Cue the ankh, the source of life and sexuality!

I’m extremely curious and I love discovering novelty and new perspectives. I love life. One of my favorite forms of worship is doing beautiful things with beautiful souls in beautiful bodies. The lust is as much noetisexual, aesthetic, and sensual as it is erotic and sexual, even though these aren’t always paired together. And when someone taps into my noetisexual-loving self, oh my, why I never let them escape!

 

Integration:

Having strong boundaries around these strong aspects of my personality protects myself and others from the damage they could cause. Left unchecked, I could have let these things rule my life or twist my soul. I could have chosen to use them destructively. But I’ve found a way to integrate them in order to enrich my life. And I absolutely fucking love it.

In a way, I’m more excited thinking about sex than ever actually doing it.

How much of that is a factor of my noetisexuality and how much of it is just my kinkiness I can’t be sure. Because the cerebral is the sexual to me; it’s one and the same. A good lover not only gives me bodily orgasms but also gives me brain or mind orgasms. And of course, there are my sadistic and kinky desires (if you don’t know, BDSM is simply one tiny little subset of kink, even though it gets the most recognition).

There are things that absolutely turn me on and get me going. But those things tend to be information, beauty, the way things move, integration, sensations, certain acts, and certain sounds. My sexual desire isn’t so much directional as it is an omnipresent sensual extension of my thoughts and experiences.

In that sense, I’m not turned on by other people, per se. I do find certain people and particular acts visually stimulating and aesthetically pleasing, but I don’t feel any pull towards those people. When I masturbate, I use what I’m familiar with and find beautiful or think of people I know, people from whom I have permission to use their image in that way. And it’s great because I can pull from actual memories of deliciously sexy times and it makes me feel that much closer to them.
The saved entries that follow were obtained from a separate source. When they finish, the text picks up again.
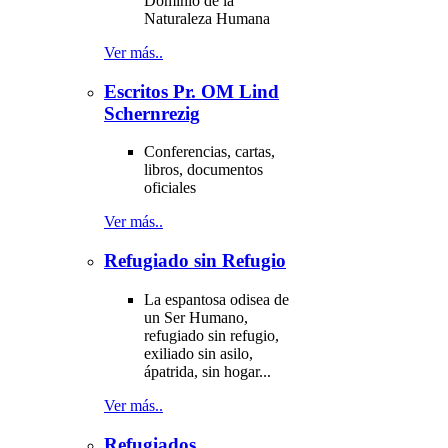
Dominio de la
Naturaleza Humana
Ver más..
Escritos Pr. OM Lind
Schernrezig
Conferencias, cartas,
libros, documentos
oficiales
Ver más..
Refugiado sin Refugio
La espantosa odisea de
un Ser Humano,
refugiado sin refugio,
exiliado sin asilo,
ápatrida, sin hogar...
Ver más..
Refugiados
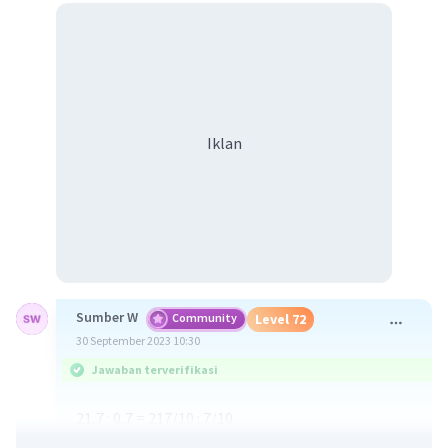
Iklan
Sumber W
Community
Level 72
30 September 2023 10:30
Jawaban terverifikasi
21,7 : 0,7 = 217/10 : 7/10
= 217/10 x 10/7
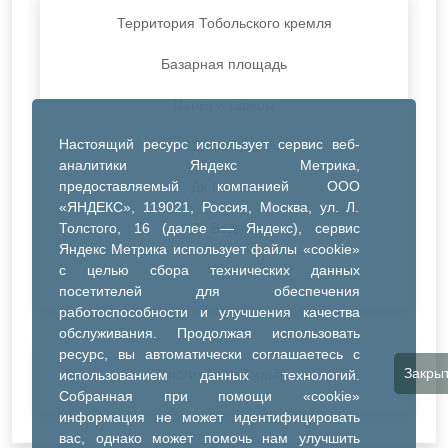
Территория Тобольского кремля
Базарная площадь
Парки и скверы
Настоящий ресурс использует сервис веб-
ДК Синтез
аналитики Яндекс Метрика,
предоставляемый компанией ООО
ДК Речник
«ЯНДЕКС», 119021, Россия, Москва, ул. Л.
Толстого, 16 (далее — Яндекс), сервис
ДК Водник
Яндекс Метрика использует файлы «cookie»
Иное
с целью сбора технических данных
посетителей для обеспечения
работоспособности и улучшения качества
обслуживания. Продолжая использовать
ресурс, вы автоматически соглашаетесь с
Закры
Очистить все фильтры
использованием данных технологий.
Собранная при помощи «cookie»
информация не может идентифицировать
вас, однако может помочь нам улучшить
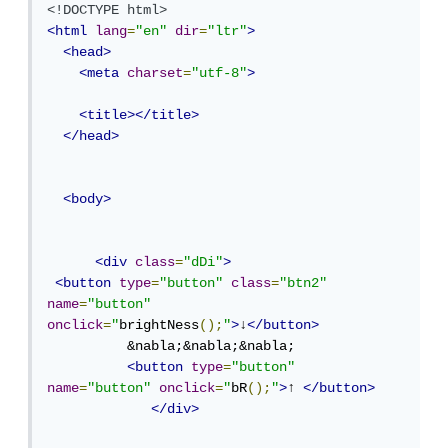
<!DOCTYPE html>
<html
lang
=
"en"
dir
=
"ltr"
>
<head>
<meta
charset
=
"utf-8"
>
<title></title>
</head>
<body>
<div
class
=
"dDi"
>
<button
type
=
"button"
class
=
"btn2"
name
=
"button"
onclick
=
"
brightNess
();
"
>
↓
</button>
          &nabla;&nabla;&nabla;

<button
type
=
"button"
name
=
"button"
onclick
=
"
bR
();
"
>
↑ 
</button>
</div>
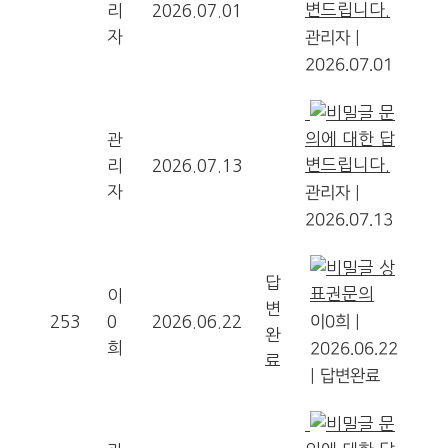
변드립니다.
리
2026.07.01
자
관리자
|
2026.07.01
문
의에 대한 답
관
변드립니다.
리
2026.07.13
자
관리자
|
2026.07.13
상
답
표권문의
이
변
253
0
2026.06.22
이0희
|
완
희
2026.06.22
료
|
답변완료
문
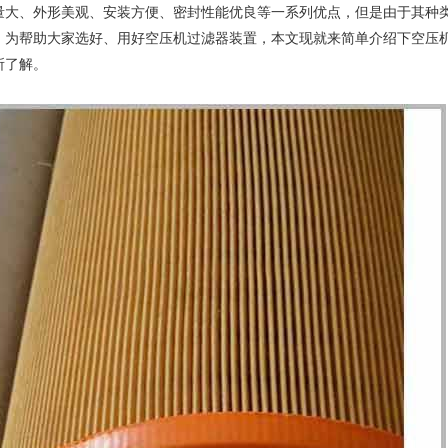
量大、外形美观、安装方便、密封性能优良等一系列优点，但是由于其种
。为帮助大家选好、用好空压机过滤器装置，本文现就来简单介绍下空压
所了解。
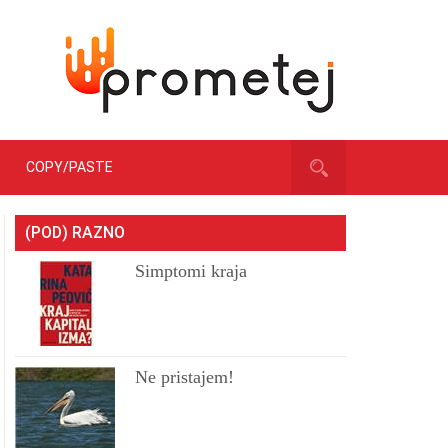
COPY/PASTE
(POD) RAZNO
Simptomi kraja
Ne pristajem!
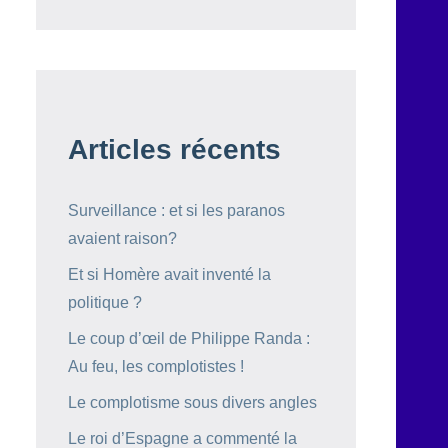
Articles récents
Surveillance : et si les paranos
avaient raison?
Et si Homère avait inventé la
politique ?
Le coup d’œil de Philippe Randa :
Au feu, les complotistes !
Le complotisme sous divers angles
Le roi d’Espagne a commenté la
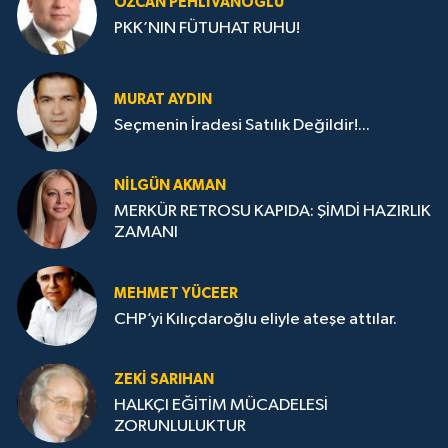
ÖZCAN PEHLIVANOĞLU
PKK’NIN FÜTUHAT RUHU!
MURAT AYDIN
Seçmenin İradesi Satılık Değildir!...
NILGÜN AKMAN
MERKÜR RETROSU KAPIDA: ŞİMDİ HAZIRLIK
ZAMANI
MEHMET YÜCEER
CHP’yi Kılıçdaroğlu eliyle ateşe attılar.
ZEKI SARIHAN
HALKÇI EĞİTİM MÜCADELESİ
ZORUNLULUKTUR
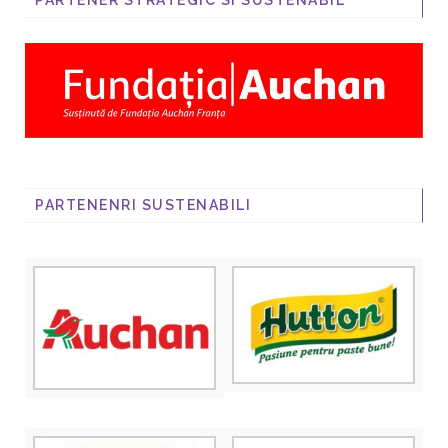
PARTENER STRATEGIC SI SUSTENABIL
PARTENENRI SUSTENABILI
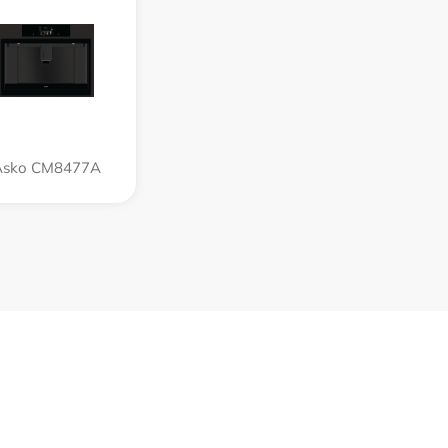
Asko CM8477A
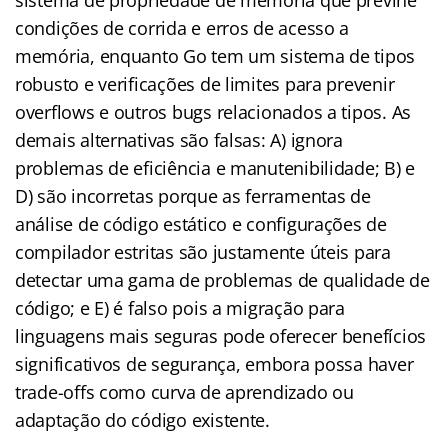
condições de corrida e erros de acesso a
memória, enquanto Go tem um sistema de tipos
robusto e verificações de limites para prevenir
overflows e outros bugs relacionados a tipos. As
demais alternativas são falsas: A) ignora
problemas de eficiência e manutenibilidade; B) e
D) são incorretas porque as ferramentas de
análise de código estático e configurações de
compilador estritas são justamente úteis para
detectar uma gama de problemas de qualidade de
código; e E) é falso pois a migração para
linguagens mais seguras pode oferecer benefícios
significativos de segurança, embora possa haver
trade-offs como curva de aprendizado ou
adaptação do código existente.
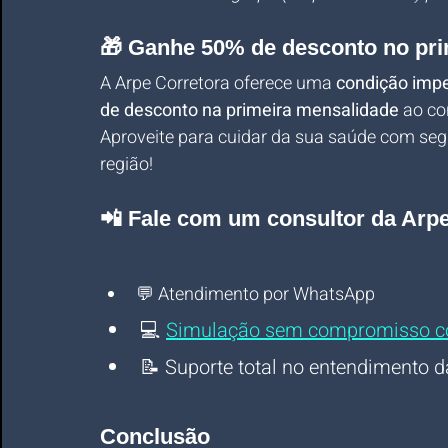
🎁 Ganhe 50% de desconto no pr
A Arpe Corretora oferece uma 
condição impe
de desconto na primeira mensalidade
 ao co
Aproveite para cuidar da sua saúde com segu
região!
📲 Fale com um consultor da Ar
💬 Atendimento por WhatsApp
💻 
Simulação sem compromisso co
📝 Suporte total no entendimento d
Conclusão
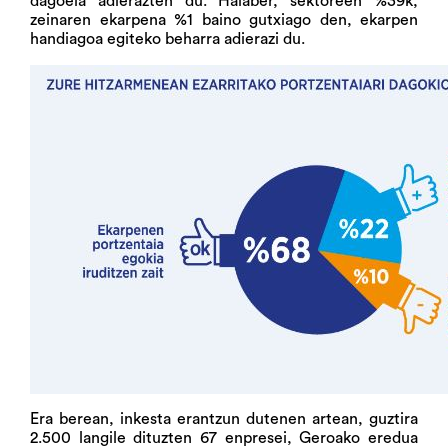
dagoela adierazten du. Halaber, sektoreen %39k,
zeinaren ekarpena %1 baino gutxiago den, ekarpen
handiagoa egiteko beharra adierazi du.
Era berean, inkesta erantzun dutenen artean, guztira
2.500 langile dituzten 67 enpresei, Geroako eredua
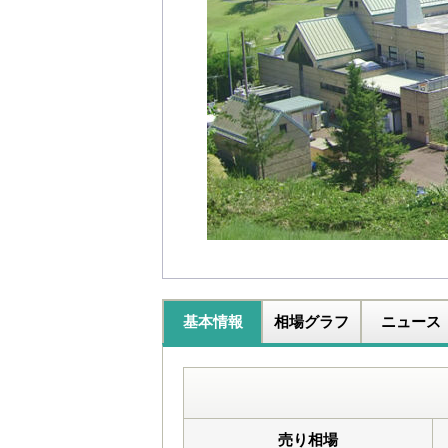
基本情報
相場グラフ
ニュース
売り相場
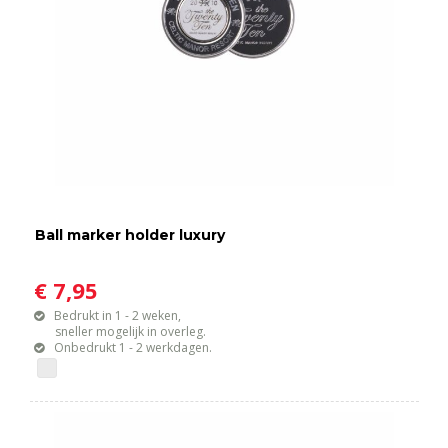
Ball marker holder luxury
€ 7,95
Bedrukt in 1 - 2 weken,
sneller mogelijk in overleg.
Onbedrukt 1 - 2 werkdagen.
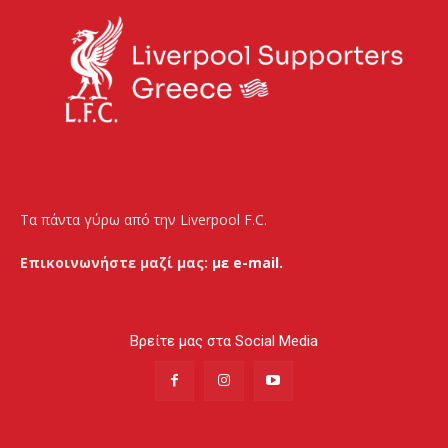
Τα πάντα γύρω από την Liverpool F.C.
Επικοινωνήστε μαζί μας:
με e-mail.
Βρείτε μας στα Social Media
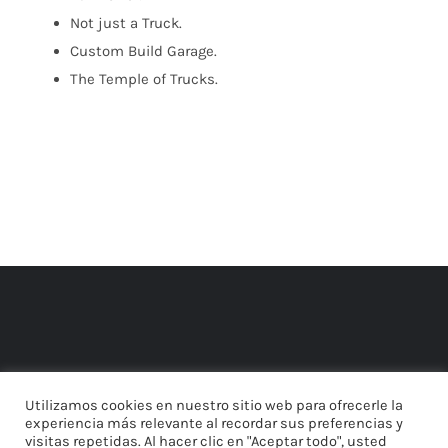
Not just a Truck.
Custom Build Garage.
The Temple of Trucks.
Utilizamos cookies en nuestro sitio web para ofrecerle la
experiencia más relevante al recordar sus preferencias y
visitas repetidas. Al hacer clic en "Aceptar todo", usted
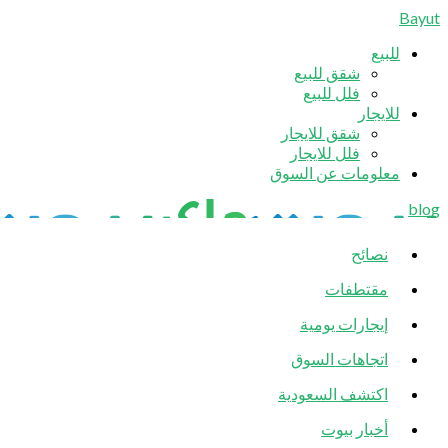
Bayut
للبيع
شقق للبيع
فلل للبيع
للايجار
شقق للايجار
فلل للايجار
معلومات عن السوق
blog
نصائح
مقتطفات
إيجارات يومية
اتجاهات السوق
اكتشف السعودية
أخبار بيوت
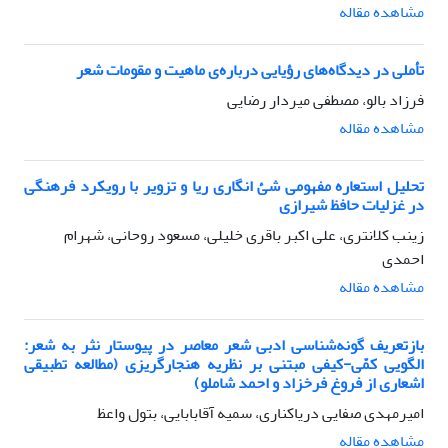
مشاهده مقاله
تأملی در دیدگاه‌های رؤیایی درباره‌ی ماهیت و مقومات شعر
فرزاد بالو، مصطفی میردار رضایی
مشاهده مقاله
تحلیل استعاره مفهومی شئ‌ انگاری ریا و تزویر با رویکرد فرهنگی
در غزلیات حافظ شیرازی
زینب کلانتری، علی اکبر باقری خلیلی، مسعود روحانی، شهرام
احمدی
مشاهده مقاله
بازتعریف گونه‌شناسی ادبی شعر معاصر در پیوستار نثر به شعر:
الگویی کمّی-کیفی مبتنی بر نظریه هنجارگریزی (مطالعه تطبیقی
اشعاری از فروغ فرخزاد و احمد شاملو)
امیرمهدی صفایی دریاکناری، سمیه آقابابایی، بتول واعظ
مشاهده مقاله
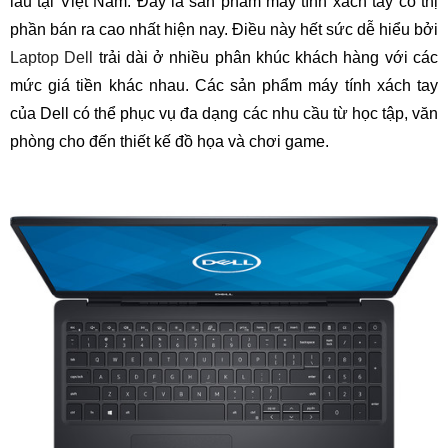
lâu tại Việt Nam. Đây là sản phẩm máy tính xách tay có thị
phần bán ra cao nhất hiện nay. Điều này hết sức dễ hiểu bởi
Laptop Dell
trải dài ở nhiều phân khúc khách hàng với các
mức giá tiền khác nhau. Các sản phẩm máy tính xách tay
của Dell có thể phục vụ đa dạng các nhu cầu từ học tập, văn
phòng cho đến thiết kế đồ họa và chơi game.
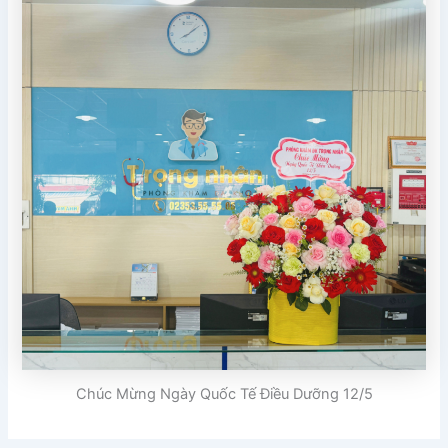
Chúc Mừng Ngày Quốc Tế Điều Dưỡng 12/5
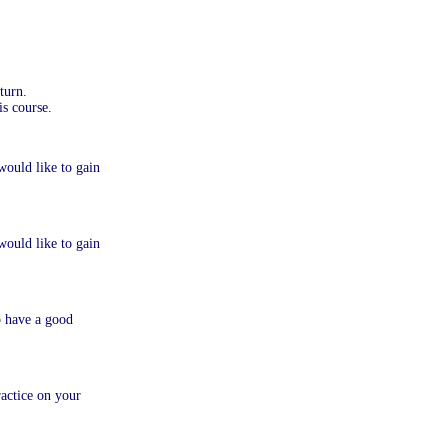
turn.
is course.
would like to gain
would like to gain
o have a good
ractice on your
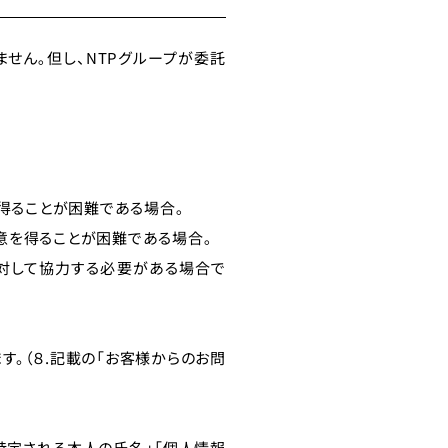
せん｡但し、NTPグループが委託
得ることが困難である場合｡
意を得ることが困難である場合｡
対して協力する必要がある場合で
。（８.記載の「お客様からのお問
「特定される本人の氏名」「個人情報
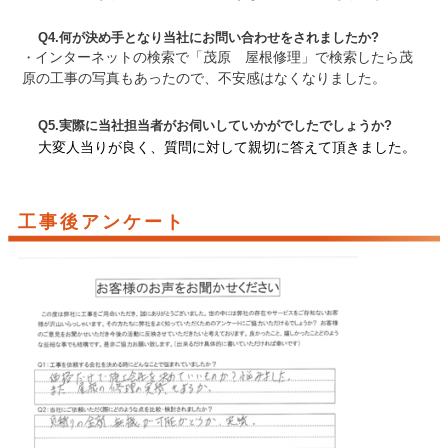
Q4.何が決め手となり当社にお問い合わせをされましたか?
・
インターネットの検索で「茂原 屋根修理」で検索したら茂
原の工事の写真もあったので、不安感はなくなりました。
Q5.実際に当社担当者がお伺いしていかがでしたでしょうか?
大変人当りが良く、質問に対して親切に答えて頂きました。
工事後アンケート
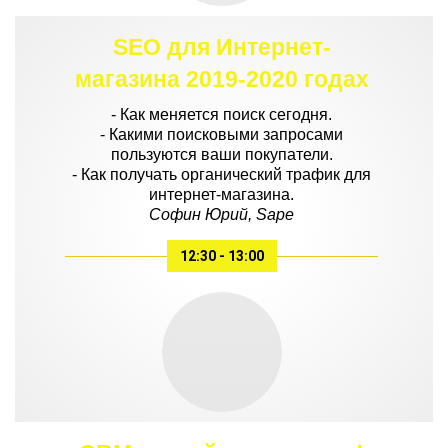
SEO для Интернет-
магазина 2019-2020 годах
- Как меняется поиск сегодня.
- Какими поисковыми запросами
пользуются ваши покупатели.
- Как получать органический трафик для
интернет-магазина.
Софин Юрий, Sape
12:30 - 13:00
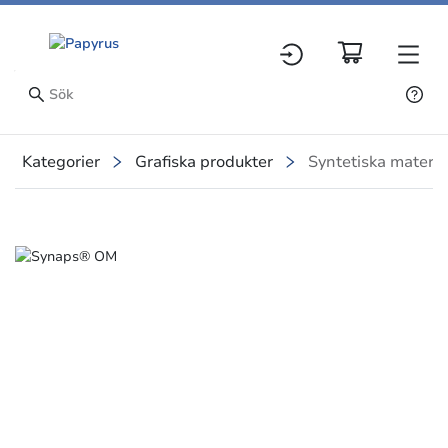
Kategorier
Grafiska produkter
Syntetiska materia
Slide 1 of 1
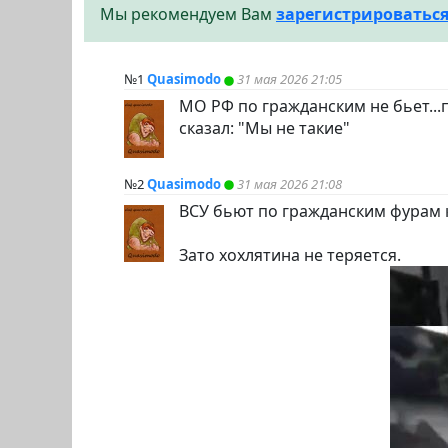
Мы рекомендуем Вам
зарегистрироватьс
№1
Quasimodo
31 мая 2026 21:05
МО РФ по гражданским не бьет...
сказал: "Мы не такие"
№2
Quasimodo
31 мая 2026 21:08
ВСУ бьют по гражданским фурам 
Зато хохлятина не теряется.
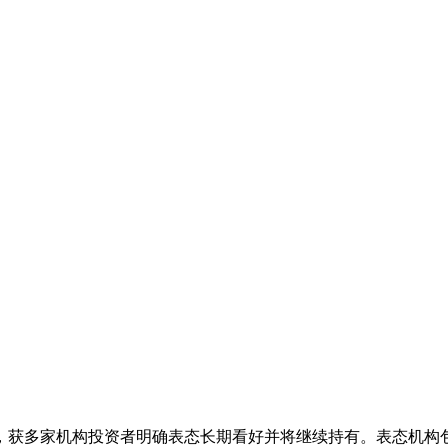
投资者明确表态长期看好并将继续持有。表态机构包括JSC Internation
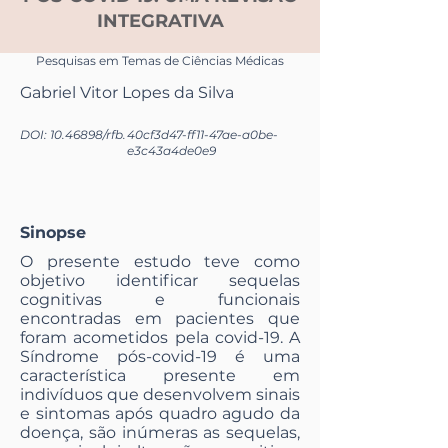
INTEGRATIVA
Pesquisas em Temas de Ciências Médicas
Gabriel Vitor Lopes da Silva
DOI:
10.46898
/rfb.
40cf3d47-ff11-47ae-a0be-
e3c43a4de0e9
Sinopse
O presente estudo teve como
objetivo identificar sequelas
cognitivas e funcionais
encontradas em pacientes que
foram acometidos pela covid-19. A
Síndrome pós-covid-19 é uma
característica presente em
indivíduos que desenvolvem sinais
e sintomas após quadro agudo da
doença, são inúmeras as sequelas,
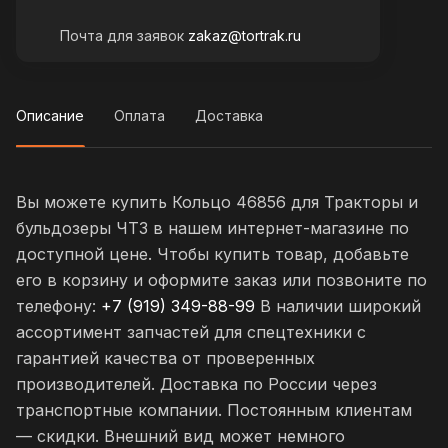
Почта для заявок
zakaz@tortrak.ru
Описание
Оплата
Доставка
Вы можете купить Кольцо 46856 для Тракторы и
бульдозеры ЧТЗ в нашем интернет-магазине по
доступной цене. Чтобы купить товар, добавьте
его в корзину и оформите заказ или позвоните по
телефону:
+7 (919) 349-88-99
В наличии широкий
ассортимент запчастей для спецтехники с
гарантией качества от проверенных
производителей. Доставка по России через
транспортные компании. Постоянным клиентам
— скидки. Внешний вид может немного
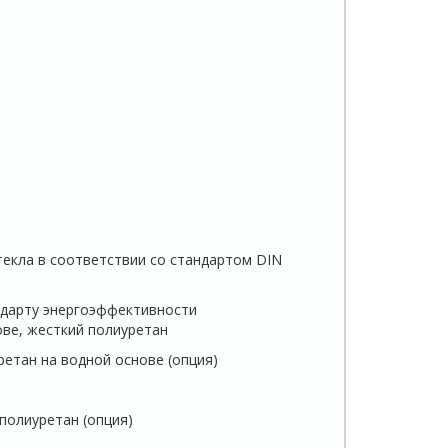
екла в соответствии со стандартом DIN
ндарту энергоэффективности
ве, жесткий полиуретан
етан на водной основе (опция)
полиуретан (опция)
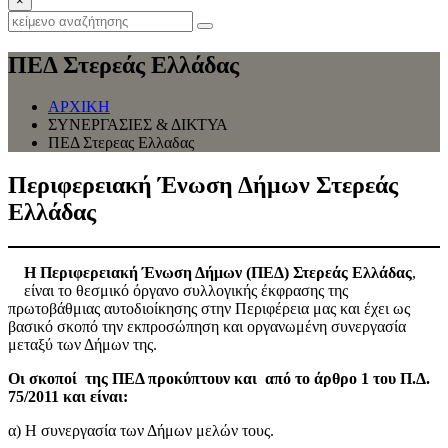
×
ΠΕΔ Στερεάς Ελλάδας
ΑΡΧΙΚΗ
ΣΥΝΕΡΓΑΣΙΕΣ & ΔΙΚΤΥΑ
ΠΕΔ Στερεας Ελλαδας
Περιφερειακή Ένωση Δήμων Στερεάς
Ελλάδας
Η Περιφερειακή Ένωση Δήμων (ΠΕΔ) Στερεάς Ελλάδας
,
είναι το θεσμικό όργανο συλλογικής έκφρασης της
πρωτοβάθμιας αυτοδιοίκησης στην Περιφέρεια μας και έχει ως
βασικό σκοπό την εκπροσώπηση και οργανωμένη συνεργασία
μεταξύ των Δήμων της.
Οι σκοποί της ΠΕΔ προκύπτουν και από το άρθρο 1 του Π.Δ.
75/2011 και είναι:
α) Η συνεργασία των Δήμων μελών τους.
I know, what kind of weirdo actually masturbates to their own partners…

But for me, I can’t just watch any porn or imagine any celebrity because I won’t feel anything for them. Unless I can connect to what it is, unless I have a personal context with it, it doesn’t affect me. Actually, most of it I find visually and emotionally repulsive. It’s not beautiful bodies doing beautiful things; it’s more like a car crash composed entirely of clowns.

Not even the sexy ones. I mean the ones that haunt your nightmares. Like “It”.

And if the characters or people aren’t lustful or connected to one another or themselves then it’s just empty and devoid of meaning.

Mm, ok, so that’s an important discovery. Yes, for me the sexual must be meaningful. Not magical, not romantic, not even for a lifetime. It simply has to have some actual purpose other than masturbating with someone else’s body or image (as in literally using them as a sex toy).

And my passion, my ecstatic, rapturous, and resonant love is hardly ever sexual in nature. Even when I find a body delightful and beautiful it’s more connected to finding the form and function fascinating rather than “sexy”. Hm, or rather, sexy isn’t something static. Sexy is a living embodiment, not ever something to be acted upon.

I love feeling sexual. I revel in how my body feels and responds along with my mind when I’m excited, when my partner does that thing that drives me crazy. I love how it changes and grows. I love letting Zack out to play. I love seeing their bodies change colors, how they thicken and inflate, how they breathe and dance. I love the fire in their eyes and that hint of fear as they see my beast come out, ready to devour them. It’s incredible.

And all without a drop of sexual attraction in most cases.

Of all my voluntary partners, pretty much all of them have yet to meet anyone as into it and delightful as me. Maybe that’s because my focus isn’t the sex or the game but the moment. And they have to be present with me.